• [EXERCISE PROMPT]:
Print, please, exactly the lines from the one with "Uncovering the" through the final line of the data below, with both ends included and the pictures left out.

• [DATASET]:
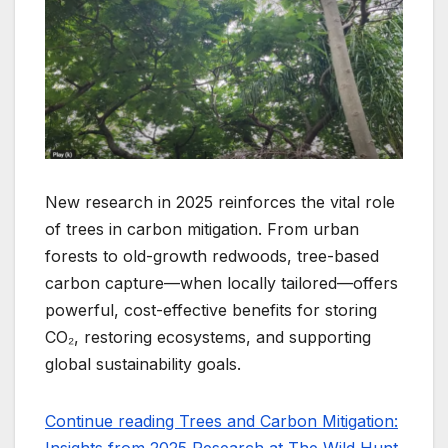
New research in 2025 reinforces the vital role
of trees in carbon mitigation. From urban
forests to old-growth redwoods, tree-based
carbon capture—when locally tailored—offers
powerful, cost-effective benefits for storing
CO₂, restoring ecosystems, and supporting
global sustainability goals.
Continue reading Trees and Carbon Mitigation:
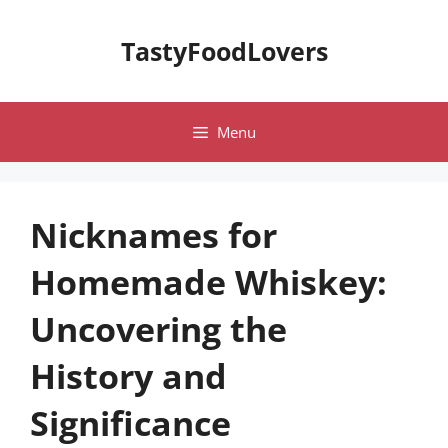
Skip
to
TastyFoodLovers
content
Menu
Nicknames for
Homemade Whiskey:
Uncovering the
History and
Significance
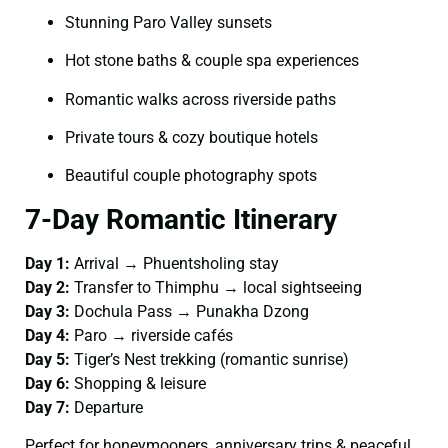
Stunning Paro Valley sunsets
Hot stone baths & couple spa experiences
Romantic walks across riverside paths
Private tours & cozy boutique hotels
Beautiful couple photography spots
7-Day Romantic Itinerary
Day 1:
Arrival → Phuentsholing stay
Day 2:
Transfer to Thimphu → local sightseeing
Day 3:
Dochula Pass → Punakha Dzong
Day 4:
Paro → riverside cafés
Day 5:
Tiger’s Nest trekking (romantic sunrise)
Day 6:
Shopping & leisure
Day 7:
Departure
Perfect for honeymooners, anniversary trips & peaceful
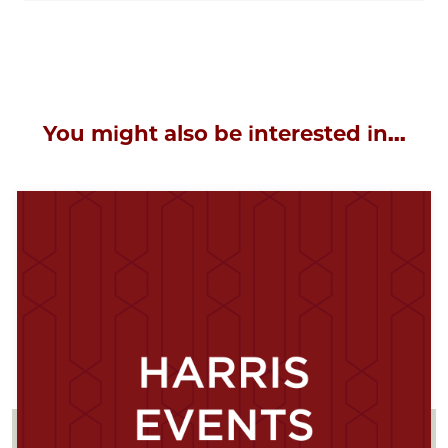
You might also be interested in...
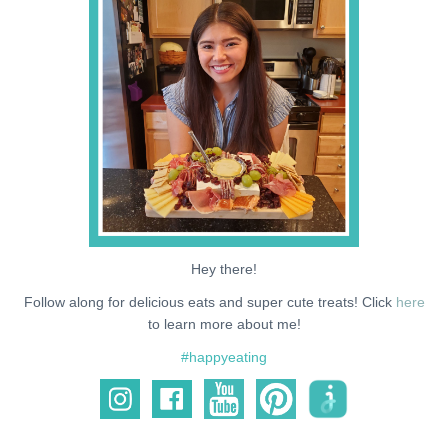
NEWS
SUPPORT ME
Hey there!
Follow along for delicious eats and super cute treats! Click
here
to learn more about me!
#happyeating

• [WRITTEN SOLUTION]:
Uncovering the
History and
Significance
Stunning Paro Valley sunsets
Hot stone baths & couple spa experiences
Romantic walks across riverside paths
Private tours & cozy boutique hotels
Beautiful couple photography spots
7-Day Romantic Itinerary
Day 1:
Arrival → Phuentsholing stay
Day 2:
Transfer to Thimphu → local sightseeing
Day 3:
Dochula Pass → Punakha Dzong
Day 4:
Paro → riverside cafés
Day 5:
Tiger’s Nest trekking (romantic sunrise)
Day 6:
Shopping & leisure
Day 7:
Departure
Perfect for honeymooners, anniversary trips & peaceful
You might also be interested in...
NEWS
SUPPORT ME
Hey there!
Follow along for delicious eats and super cute treats! Click
here
to learn more about me!
#happyeating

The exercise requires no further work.